Thursday, October 29, 2009

Guide to Getting Rich

When I first found out about this book I thought the title was right on the money.(No pun intended) But having read this book, the title should be Guide to Getting Rich Slowly.

The book doesn't talk about budgeting but it is big on saving. In my first post on the Total Money Makeover, Dave Ramsey talks about the importance of budgeting and having an emegency fund. The Guide to Getting Rich in fact is through saving. The whole idea is to fiqure out how much money you need for your TPG or Total Portfolio Goal.

The TPG is based on the amount of money you need to have a certain income. When you have the TPG established you then determine how much money you need to save or your total saving goal (TSG)

In essence your TSG builds your TPG which will allow for the money that you targeted to be given to you as interest. Saving is the key. But in order to save you have to first get out of debt. There is a little bit of math in the book such as multiplication and division. I highly recommend this book as I do all the books in this blog.

Tuesday, October 20, 2009

Looking at your situation

In my spare time I used to create an income statement and networth statement at the end of the year and this gave me a good idea of where we were financially. My wife and I also got a chance to see where the holes where and what we could do to fix them.
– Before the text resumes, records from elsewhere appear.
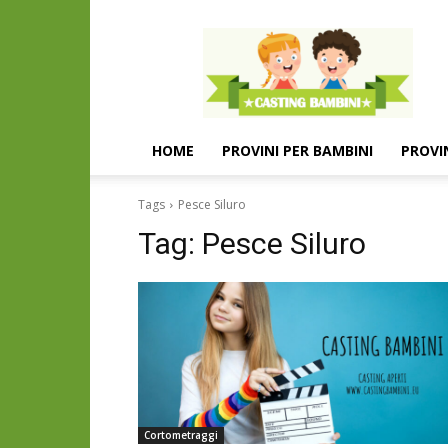
Casting
e
provini
per
bambini
e
HOME
PROVINI PER BAMBINI
PROVI
bambine
Tags
Pesce Siluro
Tag:
Pesce Siluro
Cortometraggi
The income statement lists your income and expenses and what you might have left over after you subtract your income from your expenses. Once I did this I began to see where our money was going. Now the best part is I can decide how I want to change my behavior to improve my financial life.

This doesn't mean that you never spend any money but what it does mean is that you get more selective. Without the income statement it is harder to plan and make decisions on allocating money.

To get from point A to point B you need directions or a plan. But you have to objectively look at your situation first. We where like everybody else, we had more going out than coming in. Solving this problem is the first step to getting on the right track.

Wednesday, October 14, 2009

Dealing with the paper tiger

It amazes me that in a technological world such as we have today that we still rely very heavily on paper. There are many companies that are trying to go paperless. This is a good thing yet it adds a bit of complexity too. If you have 5 bills that would be five company websites to go to and 5 user names and passwords.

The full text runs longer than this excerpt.